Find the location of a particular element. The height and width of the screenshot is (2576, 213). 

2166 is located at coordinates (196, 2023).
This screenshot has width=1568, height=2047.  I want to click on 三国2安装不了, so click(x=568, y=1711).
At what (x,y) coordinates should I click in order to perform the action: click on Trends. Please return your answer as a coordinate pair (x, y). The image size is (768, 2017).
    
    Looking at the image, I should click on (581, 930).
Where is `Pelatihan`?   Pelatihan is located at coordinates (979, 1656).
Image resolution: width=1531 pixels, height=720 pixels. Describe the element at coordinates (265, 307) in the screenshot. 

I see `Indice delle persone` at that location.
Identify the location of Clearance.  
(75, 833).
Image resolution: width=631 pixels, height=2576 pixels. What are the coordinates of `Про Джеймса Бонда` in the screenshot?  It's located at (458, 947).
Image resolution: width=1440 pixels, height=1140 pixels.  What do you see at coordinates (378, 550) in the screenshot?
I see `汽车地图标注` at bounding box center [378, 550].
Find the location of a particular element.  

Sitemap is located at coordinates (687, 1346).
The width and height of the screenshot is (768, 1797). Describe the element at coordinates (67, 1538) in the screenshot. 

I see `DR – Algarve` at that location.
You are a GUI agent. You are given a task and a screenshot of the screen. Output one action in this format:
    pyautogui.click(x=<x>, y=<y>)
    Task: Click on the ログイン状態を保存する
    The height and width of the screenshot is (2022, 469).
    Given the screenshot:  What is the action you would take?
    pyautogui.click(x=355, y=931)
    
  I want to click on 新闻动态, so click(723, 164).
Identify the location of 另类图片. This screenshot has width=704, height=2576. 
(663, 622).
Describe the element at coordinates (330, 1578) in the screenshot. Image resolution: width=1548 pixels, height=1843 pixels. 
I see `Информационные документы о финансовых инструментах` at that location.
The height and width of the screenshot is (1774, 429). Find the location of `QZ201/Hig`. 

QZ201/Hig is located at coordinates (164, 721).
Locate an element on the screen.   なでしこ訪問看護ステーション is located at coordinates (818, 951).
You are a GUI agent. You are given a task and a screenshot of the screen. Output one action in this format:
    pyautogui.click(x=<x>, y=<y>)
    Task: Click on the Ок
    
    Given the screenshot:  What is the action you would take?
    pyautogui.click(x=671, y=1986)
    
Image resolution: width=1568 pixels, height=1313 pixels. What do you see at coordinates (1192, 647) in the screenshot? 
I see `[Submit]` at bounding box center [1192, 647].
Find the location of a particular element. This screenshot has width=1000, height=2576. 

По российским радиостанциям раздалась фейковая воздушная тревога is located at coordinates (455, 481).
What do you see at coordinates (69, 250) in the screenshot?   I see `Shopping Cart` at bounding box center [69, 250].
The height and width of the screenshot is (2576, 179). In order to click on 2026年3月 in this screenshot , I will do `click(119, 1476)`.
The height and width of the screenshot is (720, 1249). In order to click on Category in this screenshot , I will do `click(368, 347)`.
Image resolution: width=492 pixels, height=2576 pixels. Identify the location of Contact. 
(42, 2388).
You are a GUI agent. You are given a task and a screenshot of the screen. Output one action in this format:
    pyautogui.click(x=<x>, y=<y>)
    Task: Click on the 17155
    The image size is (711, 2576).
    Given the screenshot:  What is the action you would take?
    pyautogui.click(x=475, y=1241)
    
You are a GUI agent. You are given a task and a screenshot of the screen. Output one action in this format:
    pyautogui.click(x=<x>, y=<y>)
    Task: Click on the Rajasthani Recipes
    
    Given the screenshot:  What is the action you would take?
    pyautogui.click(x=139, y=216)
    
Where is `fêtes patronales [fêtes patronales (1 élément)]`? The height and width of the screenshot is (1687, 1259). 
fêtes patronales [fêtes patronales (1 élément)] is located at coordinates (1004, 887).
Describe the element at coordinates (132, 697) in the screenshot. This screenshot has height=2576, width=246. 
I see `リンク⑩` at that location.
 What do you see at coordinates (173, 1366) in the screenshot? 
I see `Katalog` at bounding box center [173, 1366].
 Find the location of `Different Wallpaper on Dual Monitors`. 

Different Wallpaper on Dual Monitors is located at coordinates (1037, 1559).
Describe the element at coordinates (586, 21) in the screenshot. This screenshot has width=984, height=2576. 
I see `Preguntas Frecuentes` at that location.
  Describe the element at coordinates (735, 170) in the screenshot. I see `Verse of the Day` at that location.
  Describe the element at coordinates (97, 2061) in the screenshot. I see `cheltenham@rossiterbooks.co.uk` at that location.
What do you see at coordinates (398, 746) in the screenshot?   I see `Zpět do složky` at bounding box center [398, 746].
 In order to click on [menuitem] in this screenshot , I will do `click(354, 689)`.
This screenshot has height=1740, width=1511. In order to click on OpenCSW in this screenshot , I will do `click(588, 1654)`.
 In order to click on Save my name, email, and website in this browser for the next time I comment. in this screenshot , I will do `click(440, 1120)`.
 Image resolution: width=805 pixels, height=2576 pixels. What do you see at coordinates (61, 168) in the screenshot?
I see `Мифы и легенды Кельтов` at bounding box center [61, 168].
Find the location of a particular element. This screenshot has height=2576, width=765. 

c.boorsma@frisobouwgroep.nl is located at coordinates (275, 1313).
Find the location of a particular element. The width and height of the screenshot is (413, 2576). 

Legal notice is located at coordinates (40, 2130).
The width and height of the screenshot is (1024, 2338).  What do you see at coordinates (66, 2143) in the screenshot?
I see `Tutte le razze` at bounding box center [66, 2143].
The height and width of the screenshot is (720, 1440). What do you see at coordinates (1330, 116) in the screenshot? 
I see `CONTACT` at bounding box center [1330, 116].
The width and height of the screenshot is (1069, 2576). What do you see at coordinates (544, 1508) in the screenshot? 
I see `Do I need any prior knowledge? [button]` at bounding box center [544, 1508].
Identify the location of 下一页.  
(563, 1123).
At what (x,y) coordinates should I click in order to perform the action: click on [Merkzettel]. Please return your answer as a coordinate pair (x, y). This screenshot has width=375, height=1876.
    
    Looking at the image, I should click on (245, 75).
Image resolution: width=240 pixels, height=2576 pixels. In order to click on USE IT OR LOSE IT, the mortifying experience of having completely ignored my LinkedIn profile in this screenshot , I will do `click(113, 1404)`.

----------

__EXERCISE PROMPT__:
Give each line of the records above again, unchanged.

__EXERCISE SOLUTION__:
Find the location of a particular element. The height and width of the screenshot is (2576, 213). 

2166 is located at coordinates (196, 2023).
This screenshot has width=1568, height=2047.  I want to click on 三国2安装不了, so click(x=568, y=1711).
At what (x,y) coordinates should I click in order to perform the action: click on Trends. Please return your answer as a coordinate pair (x, y). The image size is (768, 2017).
    
    Looking at the image, I should click on (581, 930).
Where is `Pelatihan`?   Pelatihan is located at coordinates (979, 1656).
Image resolution: width=1531 pixels, height=720 pixels. Describe the element at coordinates (265, 307) in the screenshot. 

I see `Indice delle persone` at that location.
Identify the location of Clearance.  
(75, 833).
Image resolution: width=631 pixels, height=2576 pixels. What are the coordinates of `Про Джеймса Бонда` in the screenshot?  It's located at (458, 947).
Image resolution: width=1440 pixels, height=1140 pixels.  What do you see at coordinates (378, 550) in the screenshot?
I see `汽车地图标注` at bounding box center [378, 550].
Find the location of a particular element.  

Sitemap is located at coordinates (687, 1346).
The width and height of the screenshot is (768, 1797). Describe the element at coordinates (67, 1538) in the screenshot. 

I see `DR – Algarve` at that location.
You are a GUI agent. You are given a task and a screenshot of the screen. Output one action in this format:
    pyautogui.click(x=<x>, y=<y>)
    Task: Click on the ログイン状態を保存する
    The height and width of the screenshot is (2022, 469).
    Given the screenshot:  What is the action you would take?
    pyautogui.click(x=355, y=931)
    
  I want to click on 新闻动态, so click(723, 164).
Identify the location of 另类图片. This screenshot has width=704, height=2576. 
(663, 622).
Describe the element at coordinates (330, 1578) in the screenshot. Image resolution: width=1548 pixels, height=1843 pixels. 
I see `Информационные документы о финансовых инструментах` at that location.
The height and width of the screenshot is (1774, 429). Find the location of `QZ201/Hig`. 

QZ201/Hig is located at coordinates (164, 721).
Locate an element on the screen.   なでしこ訪問看護ステーション is located at coordinates (818, 951).
You are a GUI agent. You are given a task and a screenshot of the screen. Output one action in this format:
    pyautogui.click(x=<x>, y=<y>)
    Task: Click on the Ок
    
    Given the screenshot:  What is the action you would take?
    pyautogui.click(x=671, y=1986)
    
Image resolution: width=1568 pixels, height=1313 pixels. What do you see at coordinates (1192, 647) in the screenshot? 
I see `[Submit]` at bounding box center [1192, 647].
Find the location of a particular element. This screenshot has width=1000, height=2576. 

По российским радиостанциям раздалась фейковая воздушная тревога is located at coordinates (455, 481).
What do you see at coordinates (69, 250) in the screenshot?   I see `Shopping Cart` at bounding box center [69, 250].
The height and width of the screenshot is (2576, 179). In order to click on 2026年3月 in this screenshot , I will do `click(119, 1476)`.
The height and width of the screenshot is (720, 1249). In order to click on Category in this screenshot , I will do `click(368, 347)`.
Image resolution: width=492 pixels, height=2576 pixels. Identify the location of Contact. 
(42, 2388).
You are a GUI agent. You are given a task and a screenshot of the screen. Output one action in this format:
    pyautogui.click(x=<x>, y=<y>)
    Task: Click on the 17155
    The image size is (711, 2576).
    Given the screenshot:  What is the action you would take?
    pyautogui.click(x=475, y=1241)
    
You are a GUI agent. You are given a task and a screenshot of the screen. Output one action in this format:
    pyautogui.click(x=<x>, y=<y>)
    Task: Click on the Rajasthani Recipes
    
    Given the screenshot:  What is the action you would take?
    pyautogui.click(x=139, y=216)
    
Where is `fêtes patronales [fêtes patronales (1 élément)]`? The height and width of the screenshot is (1687, 1259). 
fêtes patronales [fêtes patronales (1 élément)] is located at coordinates (1004, 887).
Describe the element at coordinates (132, 697) in the screenshot. This screenshot has height=2576, width=246. 
I see `リンク⑩` at that location.
 What do you see at coordinates (173, 1366) in the screenshot? 
I see `Katalog` at bounding box center [173, 1366].
 Find the location of `Different Wallpaper on Dual Monitors`. 

Different Wallpaper on Dual Monitors is located at coordinates (1037, 1559).
Describe the element at coordinates (586, 21) in the screenshot. This screenshot has width=984, height=2576. 
I see `Preguntas Frecuentes` at that location.
  Describe the element at coordinates (735, 170) in the screenshot. I see `Verse of the Day` at that location.
  Describe the element at coordinates (97, 2061) in the screenshot. I see `cheltenham@rossiterbooks.co.uk` at that location.
What do you see at coordinates (398, 746) in the screenshot?   I see `Zpět do složky` at bounding box center [398, 746].
 In order to click on [menuitem] in this screenshot , I will do `click(354, 689)`.
This screenshot has height=1740, width=1511. In order to click on OpenCSW in this screenshot , I will do `click(588, 1654)`.
 In order to click on Save my name, email, and website in this browser for the next time I comment. in this screenshot , I will do `click(440, 1120)`.
 Image resolution: width=805 pixels, height=2576 pixels. What do you see at coordinates (61, 168) in the screenshot?
I see `Мифы и легенды Кельтов` at bounding box center [61, 168].
Find the location of a particular element. This screenshot has height=2576, width=765. 

c.boorsma@frisobouwgroep.nl is located at coordinates (275, 1313).
Find the location of a particular element. The width and height of the screenshot is (413, 2576). 

Legal notice is located at coordinates (40, 2130).
The width and height of the screenshot is (1024, 2338).  What do you see at coordinates (66, 2143) in the screenshot?
I see `Tutte le razze` at bounding box center [66, 2143].
The height and width of the screenshot is (720, 1440). What do you see at coordinates (1330, 116) in the screenshot? 
I see `CONTACT` at bounding box center [1330, 116].
The width and height of the screenshot is (1069, 2576). What do you see at coordinates (544, 1508) in the screenshot? 
I see `Do I need any prior knowledge? [button]` at bounding box center [544, 1508].
Identify the location of 下一页.  
(563, 1123).
At what (x,y) coordinates should I click in order to perform the action: click on [Merkzettel]. Please return your answer as a coordinate pair (x, y). This screenshot has width=375, height=1876.
    
    Looking at the image, I should click on (245, 75).
Image resolution: width=240 pixels, height=2576 pixels. In order to click on USE IT OR LOSE IT, the mortifying experience of having completely ignored my LinkedIn profile in this screenshot , I will do `click(113, 1404)`.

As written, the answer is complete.